De algo aparentemente simples e do nosso cotidiano, o “triângulo” serve também como alusão à estrutura do filme por ser dividida em três partes, depois, para a síntese definitiva: um trágico fenômeno que traça uma sátira à alta sociedade. Para Östlund, a graça do título é por possibilitar as diferentes facetas com que ele vai trabalhando a temática por um viés mais cínico do humor ao visto em The Square – A Arte da Discórdia. Neste caso, ao reunir inúmeras figuras da alta sociedade num cruzeiro de luxo, o cineasta poupa o caminho de confrontá-los e deixa o trágico destino que os acomete manifestar a vaidade que os corrói em situações extremas.

A narrativa proposta por Östlund é tão imprevisível e engenhosa que graças ao humor mordaz o espectador pode se ver rapidamente atraído pelo que está assistindo, mesmo que o enredo esteja apenas engatinhando. Isso denota muito controle pela a história que está contando, o que fica evidente no primeiro capítulo com a apresentação do casal protagonista, Carl (Harris Dickinson) enquanto se candidata para ser modelo de uma agência publicitária, e Yaya (Charlbi Dean), influencer digital e modelo. Há muitos acenos visuais que servem como pistas e alusões aos capítulos, e nesse momento inicial, a frase “Everyone’s Equal Now“, estampada no telão durante o desfile de Yaya, explode com o cinismo disparado com que vamos conhecendo esse casal repleto de futilidades e vivendo sob aparências, e todo esse recorte ganha força com a abordagem comicamente constrangedora e desconfortável com a discussão sobre igualdade de gênero e empoderamento.

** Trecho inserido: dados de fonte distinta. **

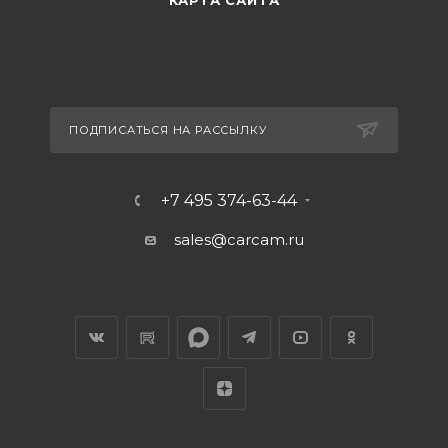
КАРТА САЙТА
ПОДПИСАТЬСЯ НА РАССЫЛКУ
+7 495 374-63-44
sales@carcam.ru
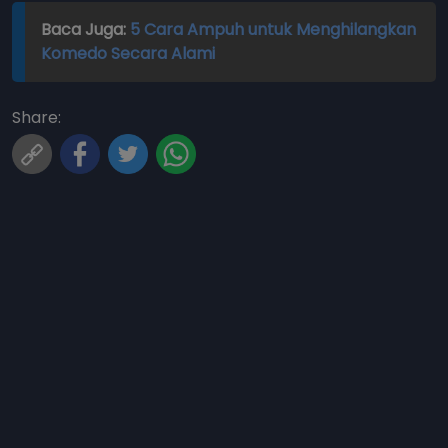
Baca Juga:
5 Cara Ampuh untuk Menghilangkan
Komedo Secara Alami
Share:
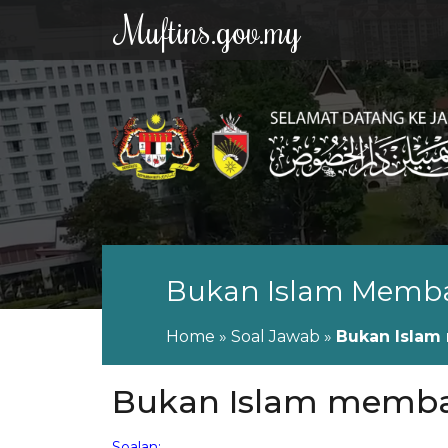
Muftins.gov.my
Bukan Islam Memb
Home
»
Soal Jawab
»
Bukan Isla
Bukan Islam memb
Soalan:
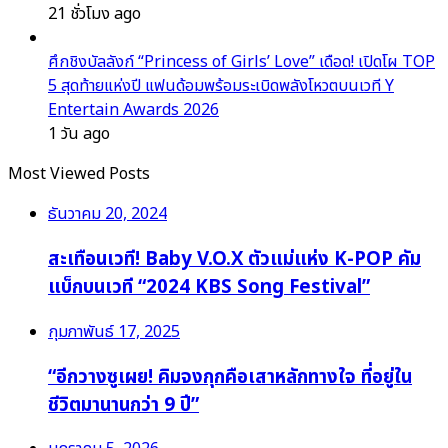
21 ชั่วโมง ago
ศึกชิงบัลลังก์ “Princess of Girls’ Love” เดือด! เปิดโผ TOP
5 สุดท้ายแห่งปี แฟนด้อมพร้อมระเบิดพลังโหวตบนเวที Y
Entertain Awards 2026
1 วัน ago
Most Viewed Posts
ธันวาคม 20, 2024
สะเทือนเวที! Baby V.O.X ตัวแม่แห่ง K-POP คัม
แบ็กบนเวที “2024 KBS Song Festival”
กุมภาพันธ์ 17, 2025
“อีกวางซูเผย! คิมจงกุกคือเสาหลักทางใจ ที่อยู่ใน
ชีวิตมานานกว่า 9 ปี”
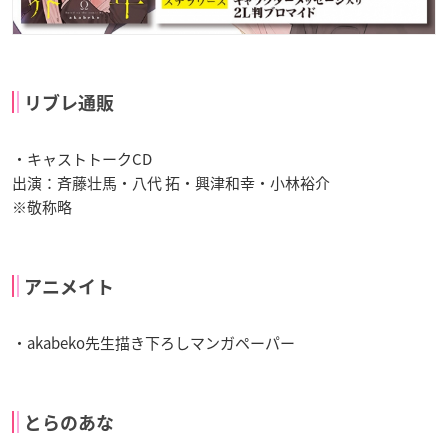
リブレ通販
・キャストトークCD
出演：斉藤壮馬・八代 拓・興津和幸・小林裕介
※敬称略
アニメイト
・akabeko先生描き下ろしマンガペーパー
とらのあな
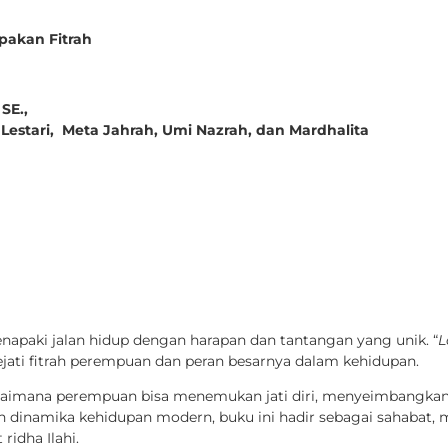
pakan Fitrah
SE.,
 Lestari,
Meta Jahrah,
Umi Nazrah, dan
Mardhalita
apaki jalan hidup dengan harapan dan tantangan yang unik. “
L
ati fitrah perempuan dan peran besarnya dalam kehidupan.
bagaimana perempuan bisa menemukan jati diri, menyeimbangkan
ah dinamika kehidupan modern, buku ini hadir sebagai sahabat, 
idha Ilahi.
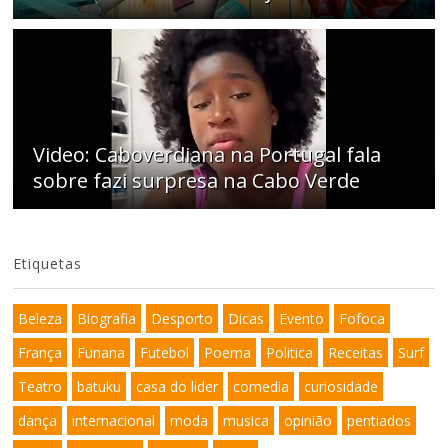
Video: Caboverdiana na Portugal fala
sobre fazi surpresa na Cabo Verde
Etiquetas
Beleza
Biografia
Desporto
Dicas
Evento
Fofoca
França
Funana
Futebol
Poema
Politica
Receitas
Surf
Teatro
batuku
casa do lider
comedia
curiosidade
dança
internacional
moda
musica
opinião
pentiados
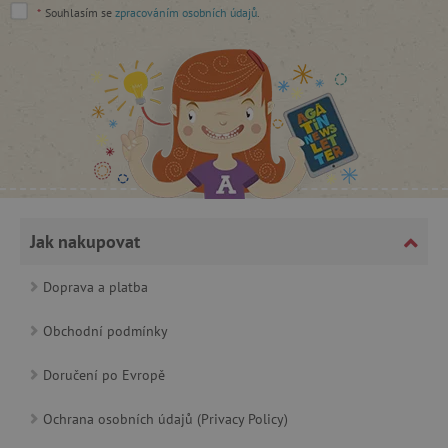
*
Souhlasím se
zpracováním osobních údajů
.
smct_session
Universo Online S.A.
(UOL)
.agatinsvet.cz
visitor-id
Media.net
.media.net
CMPS
Casale Media Inc.
Jak nakupovat
.casalemedia.com
FPID
.agatinsvet.cz
Doprava a platba
Obchodní podmínky
data-c
Media.net
.media.net
Doručení po Evropě
FPAU
.agatinsvet.cz
Ochrana osobních údajů (Privacy Policy)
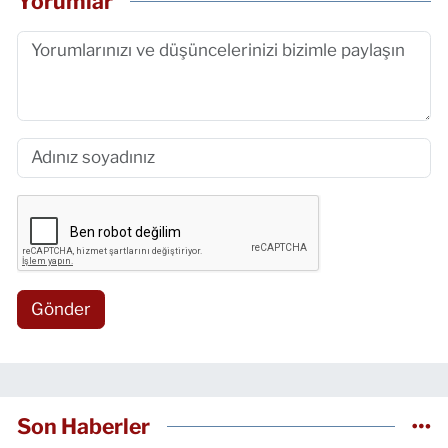
Yorumlar
Gönder
Son Haberler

A dinâmica com o casal funciona como uma camada mais superficial da sátira catastrófica que Östlund está traçando, mas ainda assim, é uma camada eficiente pela superficialidade ser proposital, exagerada, um ensaio de duas pessoas privilegiadas por suas aparências e que discutem os problemas de forma banal pela bolha que vivem. Há uma gama de fatores que implicam questões além do que o casal realmente experimenta, e Östlund deixa para observação o entretenimento de ver essa futilidade espumando. E nessa linha, há o que torna Triangle of Sadness tão carismático: o nível desconcertante que o diretor aplica em sua execução.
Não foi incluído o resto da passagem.